Data Engineer (Research)

Full time

Job Title: Data Engineer


Job Type: Full-time, Contractor


Location: Remote


Job Summary

We are seeking a skilled Data Engineer with strong analytical thinking and a passion for solving research-driven data challenges. This exciting role involves building data pipelines, performing exploratory data analysis (EDA), and working with both structured and unstructured data.
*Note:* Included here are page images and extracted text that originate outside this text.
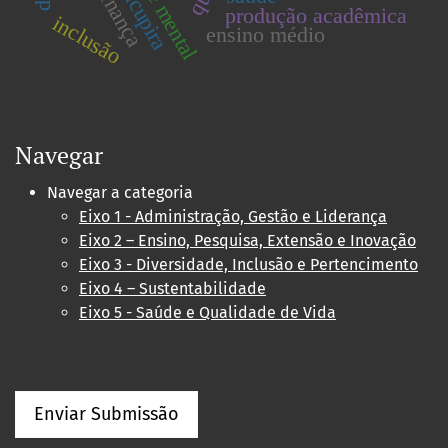
governança
produção acadêmica
inclusão
ensino médio
Navegar
Navegar a categoria
Eixo 1 - Administração, Gestão e Liderança
Eixo 2 – Ensino, Pesquisa, Extensão e Inovação
Eixo 3 - Diversidade, Inclusão e Pertencimento
Eixo 4 – Sustentabilidade
Eixo 5 - Saúde e Qualidade de Vida
Enviar Submissão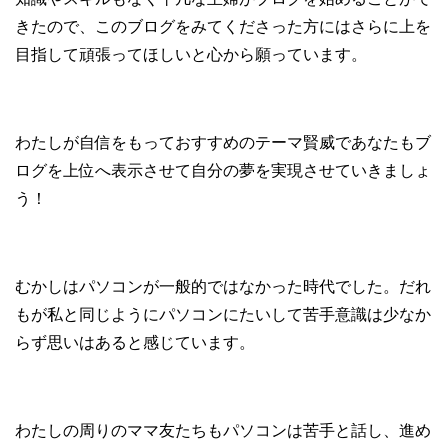
きたので、このブログをみてくださった方にはさらに上を
目指して頑張ってほしいと心から願っています。
わたしが自信をもっておすすめのテーマ賢威であなたもブ
ログを上位へ表示させて自分の夢を実現させていきましょ
う！
むかしはパソコンが一般的ではなかった時代でした。だれ
もが私と同じようにパソコンにたいして苦手意識は少なか
らず思いはあると感じています。
わたしの周りのママ友たちもパソコンは苦手と話し、進め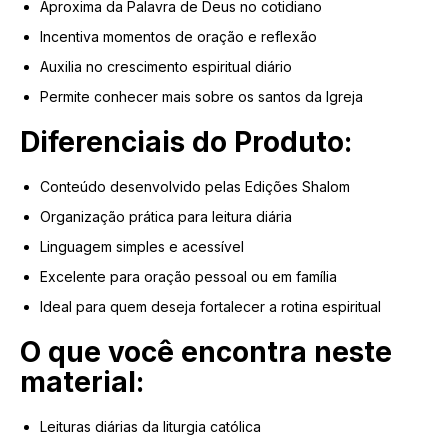
Aproxima da Palavra de Deus no cotidiano
Incentiva momentos de oração e reflexão
Auxilia no crescimento espiritual diário
Permite conhecer mais sobre os santos da Igreja
Diferenciais do Produto:
Conteúdo desenvolvido pelas Edições Shalom
Organização prática para leitura diária
Linguagem simples e acessível
Excelente para oração pessoal ou em família
Ideal para quem deseja fortalecer a rotina espiritual
O que você encontra neste
material:
Leituras diárias da liturgia católica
Your exposure to AI/ML techniques will be advantageous as you collaborate with data scientists and researchers to derive insights and support model development.


Key Responsibilities

- Design, develop, and maintain robust and scalable ETL pipelines for ingesting and transforming raw data from diverse sources.

- Conduct exploratory data analysis (EDA) to identify patterns, anomalies, and valuable insights.

- Collaborate with researchers and data scientists to prepare datasets for AI/ML modeling and experimentation.

- Develop and manage data models, schemas, and databases for efficient storage and querying of large datasets.

- Write optimized SQL queries and scripts for data extraction and aggregation.

- Ensure data quality, integrity, and security across all pipelines and storage systems.

- Automate data validation and reporting workflows to facilitate ongoing research tasks.


Required Skills and Qualifications

- Proficiency in Python and SQL.

- Experience in building and managing ETL pipelines.

- Expertise in using Pandas and NumPy for data manipulation.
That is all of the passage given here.